### What this task involves
When a line in the entries below contains the word "SURGERY", copy that line.

### Saved data entries
☆ ☆ ☆ ☆ ☆

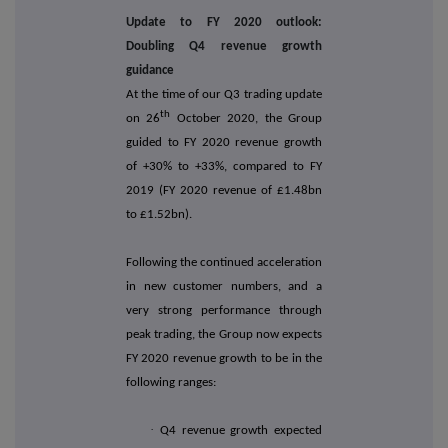
Update to FY 2020 outlook:
Doubling Q4 revenue growth
guidance
At the time of our Q3 trading update
th
on 26
October 2020, the Group
guided to FY 2020 revenue growth
of +30% to +33%, compared to FY
2019 (FY 2020 revenue of £1.48bn
to £1.52bn).
Following the continued acceleration
in new customer numbers, and a
very strong performance through
peak trading, the Group now expects
FY 2020 revenue growth to be in the
following ranges:
·
Q4 revenue growth expected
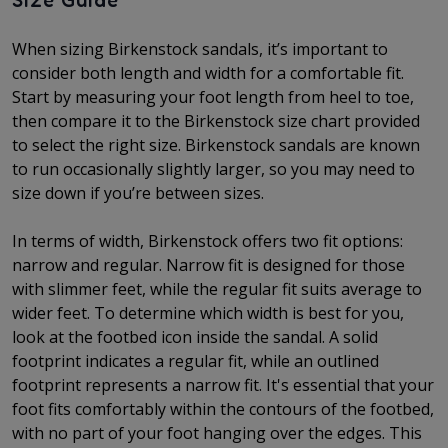
Size Guide
When sizing Birkenstock sandals, it’s important to
consider both length and width for a comfortable fit.
Start by measuring your foot length from heel to toe,
then compare it to the Birkenstock size chart provided
to select the right size. Birkenstock sandals are known
to run occasionally slightly larger, so you may need to
size down if you’re between sizes.
In terms of width, Birkenstock offers two fit options:
narrow and regular. Narrow fit is designed for those
with slimmer feet, while the regular fit suits average to
wider feet. To determine which width is best for you,
look at the footbed icon inside the sandal. A solid
footprint indicates a regular fit, while an outlined
footprint represents a narrow fit. It's essential that your
foot fits comfortably within the contours of the footbed,
with no part of your foot hanging over the edges. This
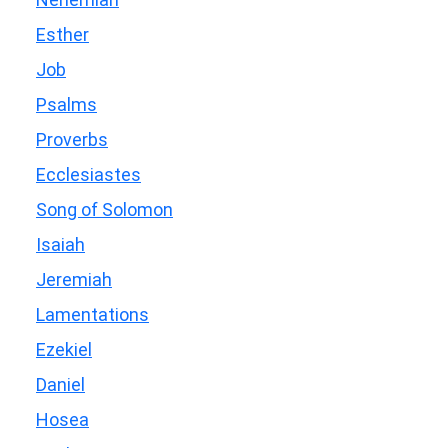
Esther
Job
Psalms
Proverbs
Ecclesiastes
Song of Solomon
Isaiah
Jeremiah
Lamentations
Ezekiel
Daniel
Hosea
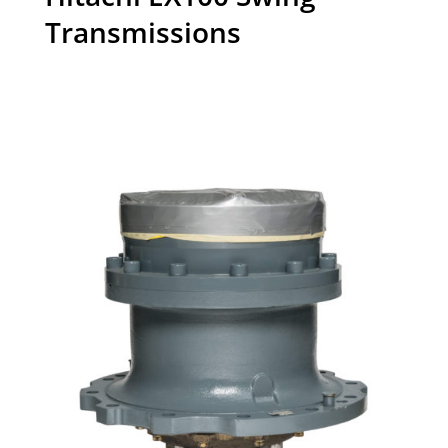
Transmissions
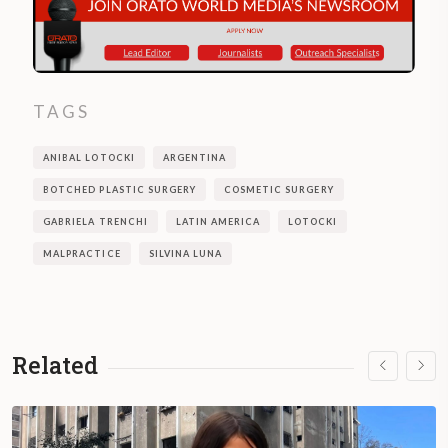
TAGS
ANIBAL LOTOCKI
ARGENTINA
BOTCHED PLASTIC SURGERY
COSMETIC SURGERY
GABRIELA TRENCHI
LATIN AMERICA
LOTOCKI
MALPRACTICE
SILVINA LUNA
Related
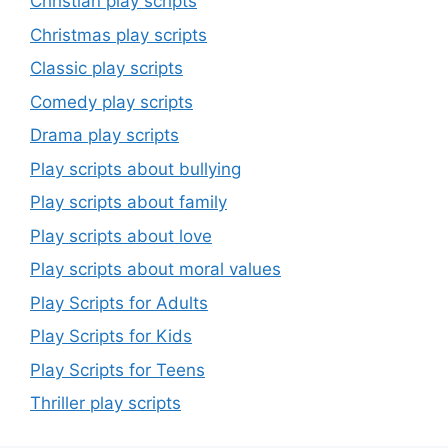
Christian play scripts
Christmas play scripts
Classic play scripts
Comedy play scripts
Drama play scripts
Play scripts about bullying
Play scripts about family
Play scripts about love
Play scripts about moral values
Play Scripts for Adults
Play Scripts for Kids
Play Scripts for Teens
Thriller play scripts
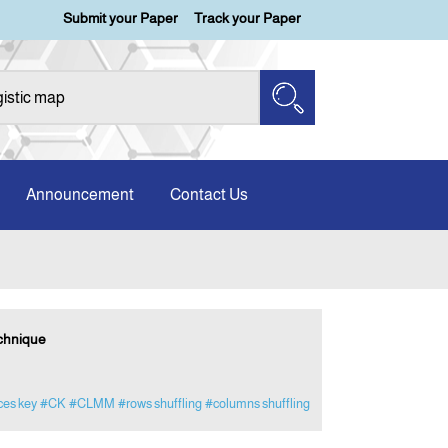
Submit your Paper
Track your Paper
Announcement
Contact Us
chnique
ces key
#CK
#CLMM
#rows shuffling
#columns shuffling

☆ ☆ ☆ ☆ ☆

### Result
BOTCHED PLASTIC SURGERY
COSMETIC SURGERY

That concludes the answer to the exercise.